Sunday, May 07, 2006

Holy Foliage... there's a bug in my lettuce!


Bugs in lettuce are nothing new. One of the pillars of orthodox Jewish belief is that bugs are everywhere---in food, in water, in sheitels*. Since I was a little girl, I've spent hours of my life inspecting vegetables and sifting through grains to find those insidious little creatures. I don't ever buy raspberries, and I only buy triple washed frozen broccoli with a hechsher. I even bought a water filter when the copipods in tap water were a question. But just like I almost never find blood spots in raw eggs, bug sightings are rare and far in between, despite all my vigilance.

This weekend everything changed--I hit gold. It began this Friday night during my typical salad routine, which involves first rinsing the lettuce leaves, scrubbing the stems under water, and putting them aside to dry... then cutting all the veggies into the bowl-- tomatoes, cucumbers, radishes, peppers, avocados, you name it-- and finally holding each lettuce leaf up to the light and checking it on both sides for bugs. I'll often find a few unidentifiable black spots which I rub out with my fingers, but the leaf usually passes my scrutiny and gets cut or torn into the salad. End of story. But this week my efforts were finally rewarded. My two heads of lettuce were infested with microscopic black dots, many of which had legs. For a minute I considered trashing the whole bowl to avoid the unsavory job of nit picking the greens, but I was expecting a full table of hungry guests, so I had no choice but to persevere. It's then that I discovered that these tiny little things do not wash off under a normal stream of water--their legs are clawed into the flesh of the leaf. In other words, the only way to take off the bug would be to cut it out with the surrounding leaf--something which can't be done on shabbos. Luckily I had a few endives in the fridge, so I pulled a quick substitute. But the saga was not yet over.

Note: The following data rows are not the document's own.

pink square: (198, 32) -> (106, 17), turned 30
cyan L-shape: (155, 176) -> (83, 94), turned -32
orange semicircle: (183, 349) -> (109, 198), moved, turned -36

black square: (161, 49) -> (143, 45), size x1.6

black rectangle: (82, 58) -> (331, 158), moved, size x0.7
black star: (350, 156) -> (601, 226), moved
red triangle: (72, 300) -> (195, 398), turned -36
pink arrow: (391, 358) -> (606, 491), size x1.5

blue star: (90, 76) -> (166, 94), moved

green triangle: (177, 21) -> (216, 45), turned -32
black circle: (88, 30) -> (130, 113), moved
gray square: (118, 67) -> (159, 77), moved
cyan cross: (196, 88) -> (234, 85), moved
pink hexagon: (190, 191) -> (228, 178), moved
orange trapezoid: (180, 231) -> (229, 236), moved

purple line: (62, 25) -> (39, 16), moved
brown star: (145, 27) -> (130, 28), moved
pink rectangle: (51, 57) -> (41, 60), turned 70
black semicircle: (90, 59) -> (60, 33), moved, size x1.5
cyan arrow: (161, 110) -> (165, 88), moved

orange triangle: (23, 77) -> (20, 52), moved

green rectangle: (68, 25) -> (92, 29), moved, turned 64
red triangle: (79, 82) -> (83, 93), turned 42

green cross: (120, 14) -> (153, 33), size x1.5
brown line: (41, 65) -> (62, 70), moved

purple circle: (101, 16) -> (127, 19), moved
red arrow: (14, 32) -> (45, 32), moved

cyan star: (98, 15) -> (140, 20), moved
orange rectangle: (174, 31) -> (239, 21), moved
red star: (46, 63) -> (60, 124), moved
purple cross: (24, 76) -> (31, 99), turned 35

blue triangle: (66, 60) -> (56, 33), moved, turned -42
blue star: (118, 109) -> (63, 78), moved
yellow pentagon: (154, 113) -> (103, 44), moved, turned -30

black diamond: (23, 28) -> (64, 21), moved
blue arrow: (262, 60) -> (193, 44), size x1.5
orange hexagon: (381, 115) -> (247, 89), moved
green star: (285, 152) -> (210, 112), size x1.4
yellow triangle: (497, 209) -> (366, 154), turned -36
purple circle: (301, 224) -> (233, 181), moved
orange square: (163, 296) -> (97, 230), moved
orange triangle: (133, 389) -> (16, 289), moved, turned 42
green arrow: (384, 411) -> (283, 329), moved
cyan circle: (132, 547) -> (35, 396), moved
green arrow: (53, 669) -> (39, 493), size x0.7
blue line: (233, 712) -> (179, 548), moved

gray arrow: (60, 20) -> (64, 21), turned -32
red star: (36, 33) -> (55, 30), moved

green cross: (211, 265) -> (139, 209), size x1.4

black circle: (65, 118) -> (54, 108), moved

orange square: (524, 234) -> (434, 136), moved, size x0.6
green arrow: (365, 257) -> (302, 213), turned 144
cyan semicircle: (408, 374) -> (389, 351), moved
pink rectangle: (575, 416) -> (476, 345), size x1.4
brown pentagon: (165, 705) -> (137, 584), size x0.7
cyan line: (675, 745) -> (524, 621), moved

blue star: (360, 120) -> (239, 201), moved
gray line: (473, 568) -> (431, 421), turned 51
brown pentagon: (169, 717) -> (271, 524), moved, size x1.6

Today my daughter decided to be extra difficult and refuse any offer of dinner that wasn't chocolate. She rejected everything and anything I put in front of her and insisted I give her chocolate, not for desert but for dinner. I bribed, I cajoled, and I finally gave in, because I couldn't send her to bed hungry. In my infinite wisdom as a mother, I set out to prepare a semi-healthy bowl of oat bran with a few chocolate sprinkles to make it attractive. I opened a brand new box of HO steel cut oat-bran only to find a box of HO steel cut oat-bran with bugs. What first looked like extra toasted pieces of grain were crawling, that's right crawling, around my daughter's polka-dotted cereal bowl. Again using my infinite wisdom as a mother, I jumped back and shouted "Oh crap! Bugs!" at the top of my lungs in front of my very alert, apt to repeat, sponge of a toddler. Oh great!

I bit my tongue and braved the pantry again, choosing a sealed box of snowy white farina (which I put through a sieve just to be sure). After preparing it, I sprinkled the obligatory chocolate sprinkles on top so that my daughter would consider eating it. When I finally sat her down in front of what would be any kid's ideal dinner, she took one look at the brown sprinkles floating in her farina and hollered, "Oh Crap! Bugs!"